VIDEO 2.3: De Natura Sonorum: Matieres Induites (1974) – Bernard Parmegiani

Microsound

Microsound as a movement influences my work, particularly in the way that I compose with noise-based and digital materials. Specific artists include Kim Cascone, Richard Chartier, Bernhard Günter, Olivier Pasquet, Alva Noto and Ryoji Ikeda. Significant parts of my practice borrow from the stylistic paradigm established by these artists, who encompass several dispersed “post-digital” genres, “from academic computer music to post-industrial noise to experimental ambient and post-techno” (Cascone, n.d.). A significant influence from this is the way that artists within this movement subvert the rigid, structured and reproducible characteristics of digitally manipulated sounds and transform such source materials into organic, evolving and semi-structured textures. Phil Thomson (2004) refers to this as “the new microsound” which is “beatless and focuses on textures often assembled from microsonic elements, again often culled from computer malfunctions or from the creative misuse of technology” (p. 212). Specific artists in this thread of microsound include autopoiesis, Taylor Deupree and Pimmon.

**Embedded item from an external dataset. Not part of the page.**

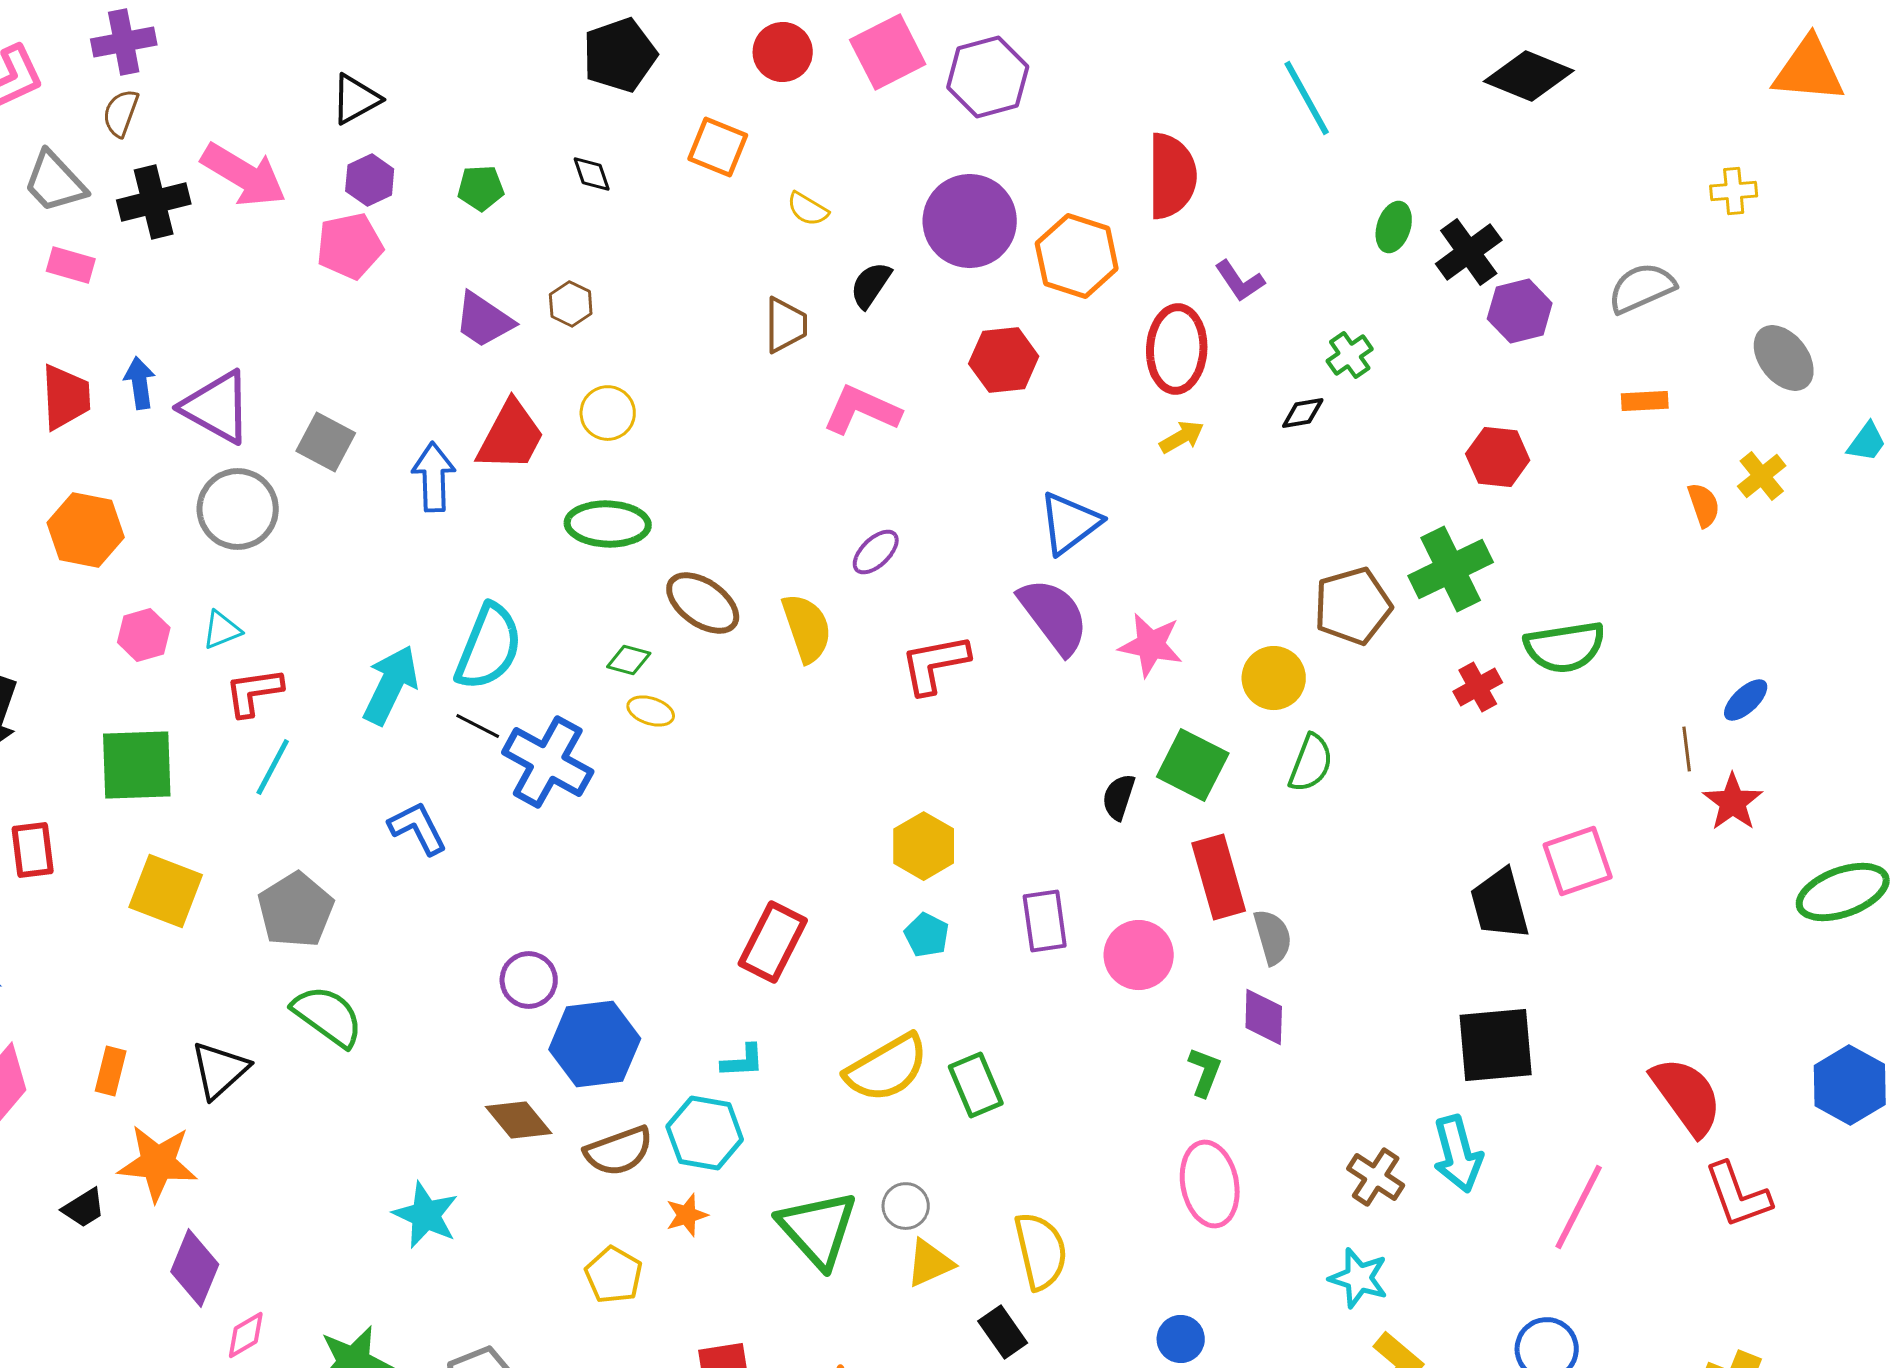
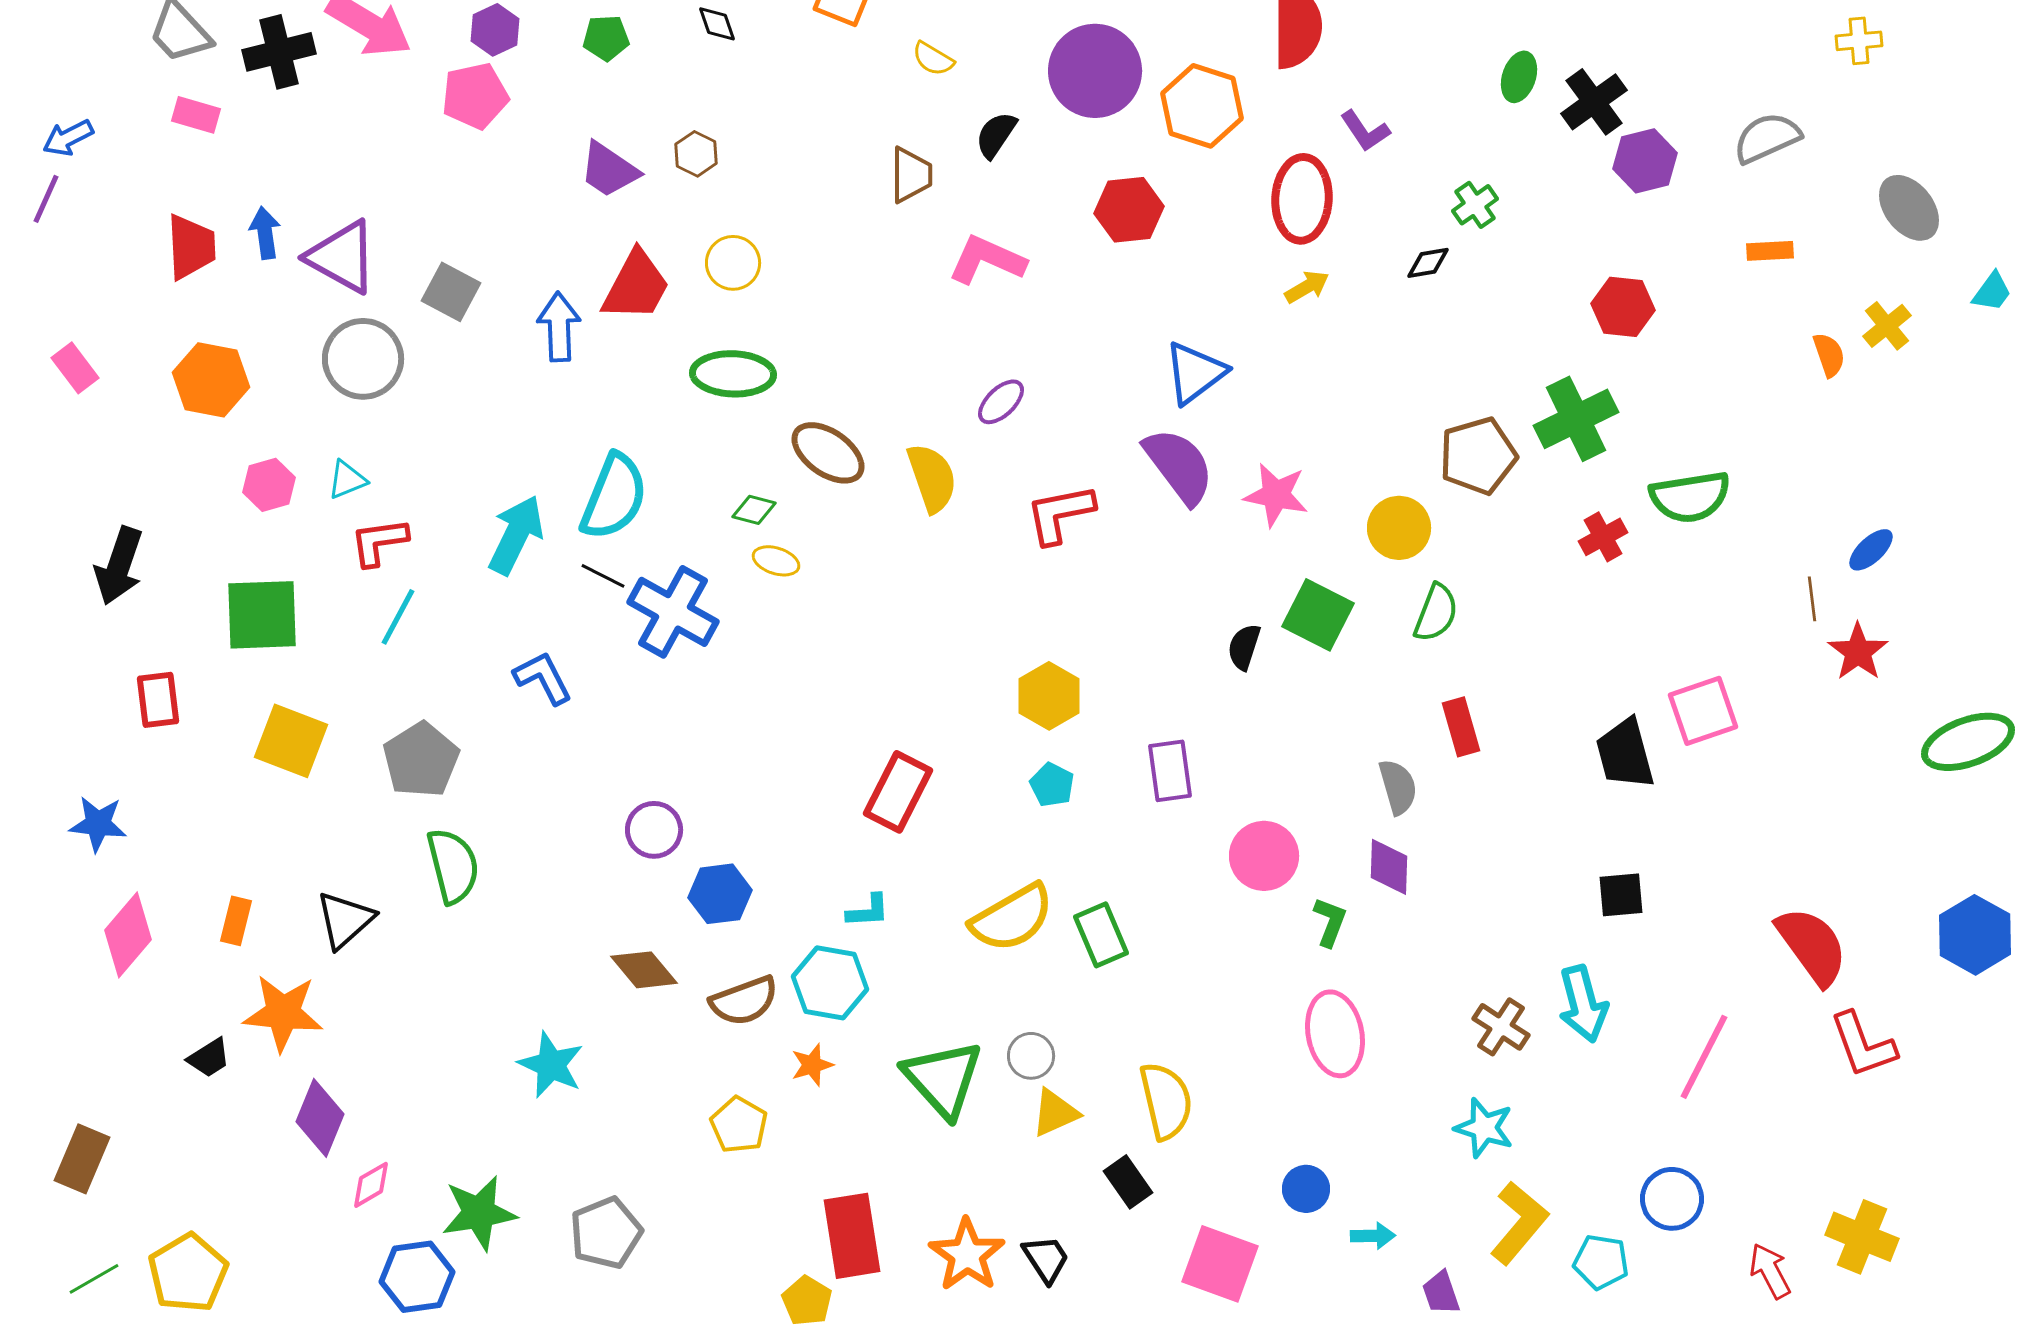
red rectangle: (1219, 877) -> (1461, 727), moved, size x0.7
pink circle: (1139, 955) -> (1264, 856), moved
green semicircle: (328, 1016) -> (453, 866), turned 40
blue hexagon: (595, 1044) -> (720, 894), size x0.7
black square: (1496, 1045) -> (1621, 895), size x0.6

At times my work operates within a similar paradigm and restructures digital noise-based source material into sounds that subvert their inherent qualities of “digital-ness” and rigidity. One way that I achieve this is by concatenating short segments of deconstructed source material — rapidly and regularly enough that it is perceived to be a repetitive structure. However, the temporal closeness of these concatenations teeters on the edge of forming an entirely textural musical surface, creating an ambiguity between their mechanical organisation and their organic nature. By layering and superimposing several instances of such a process I can weave between these two behaviours, where single exposed instances might be perceived as “computerised” and rigid, and multiple melded layers as complex and shifting textures.

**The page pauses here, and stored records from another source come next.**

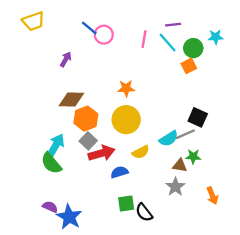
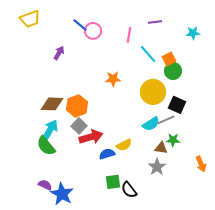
cyan line: (168, 42) -> (148, 54), moved
green circle: (193, 48) -> (173, 71), moved
brown diamond: (71, 100) -> (52, 104), moved
yellow circle: (126, 120) -> (153, 92), moved
yellow semicircle: (141, 152) -> (124, 145), moved
orange arrow: (212, 196) -> (201, 164), moved

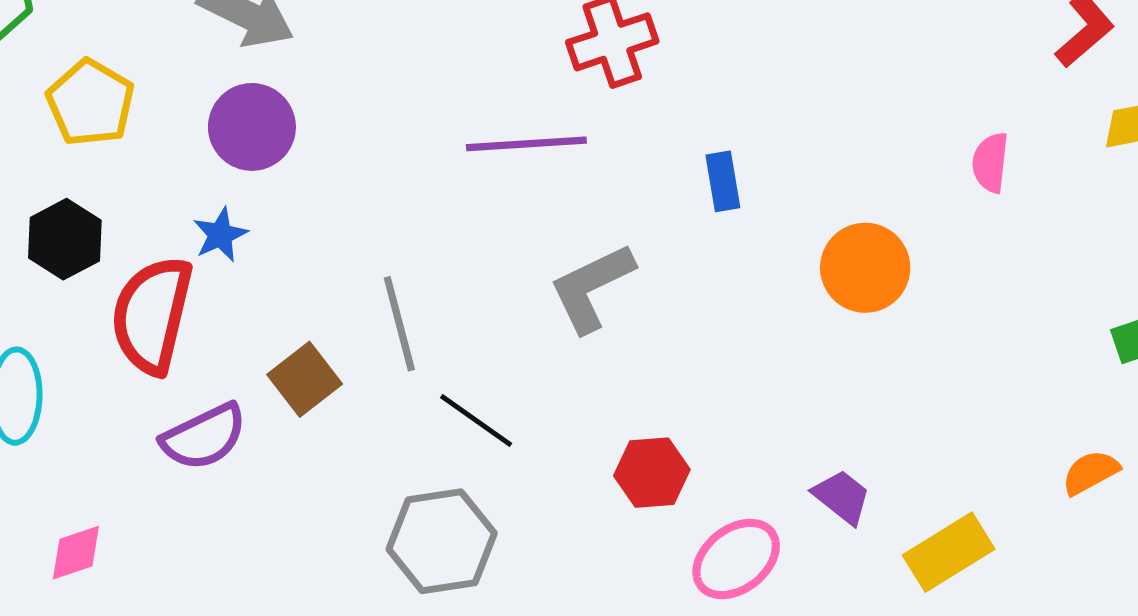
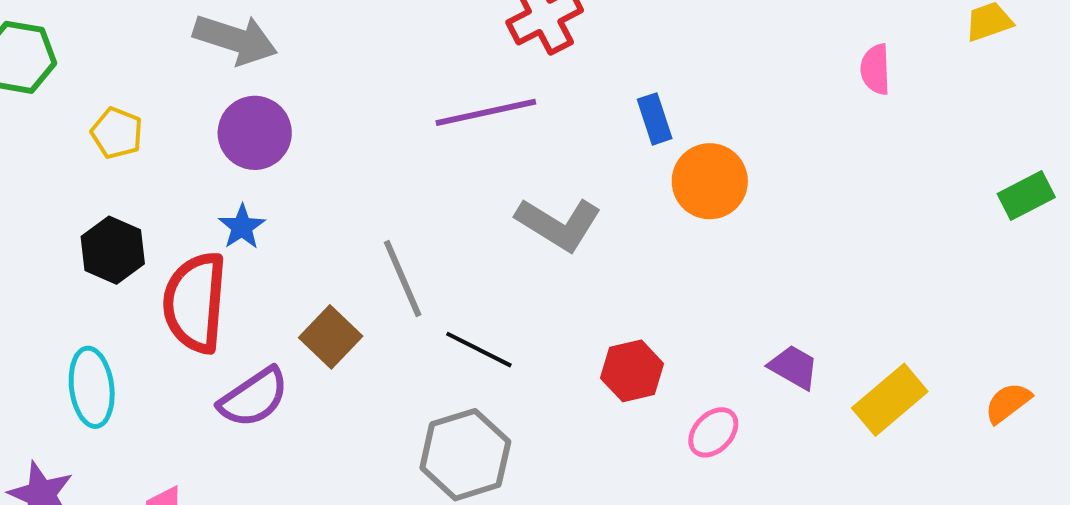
yellow pentagon: (90, 103) -> (117, 133), size x0.7
orange circle: (865, 268) -> (710, 181), moved
gray L-shape: (592, 288) -> (559, 224), turned -114
orange semicircle: (1091, 472) -> (1008, 403), moved
pink ellipse: (736, 559) -> (713, 432), size x0.7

This technique is used in —isn, from Reconstruction Error and G090G10564620B7Q from Interferences. Other techniques include first positioning elements on a quantised grid and then randomising an offset to the positions of samples to skew them along that time structure. This results in the presence of a stable and repetitive time structure that is to some degree detectable by the listener but is concealed and obfuscated by the deviations. Furthermore, digital signal processing techniques help me to re-frame noise-based sounds in organic ways. These include signal decomposition, filtering and compression which allows me to carve out specific spectral and dynamic properties from composite sounds and recombine them as I see fit, at times with computer assistance and automated machine listening procedures.

Time

My approach to time and the organisation of material in my practice is a hybrid between my pre-existing aesthetic preferences and the possibilities discovered and presented by content-aware programs in the iterative development cycle. While I often have strong tendencies for the placement of material in a musical context, I often rely on the computer to suggest or offer ways that materials can be grouped or structured. As a result, my approach to time is a synthesis of my intuition and computer-generated outputs. Firstly, I will outline some of my own aesthetic ideas and, secondly, I will consider the ways that technology informs my treatment of form, structure and time.

Form and Hierarchy

The basis for formal thinking in my work is underpinned by a hierarchical approach to different temporal scales. James Tenney’s theory of form describes this hierarchical thinking, conceiving the organisation of musical objects in time as layered components that increase in granularity toward those elements which are indivisible. At the highest level is the “piece”, which is made up of subsequent “sequences” of “clangs”. The “clangs” are themselves made from the next lowest level, the “elements”, which are indivisible in nature and which are the primitive building blocks of the work.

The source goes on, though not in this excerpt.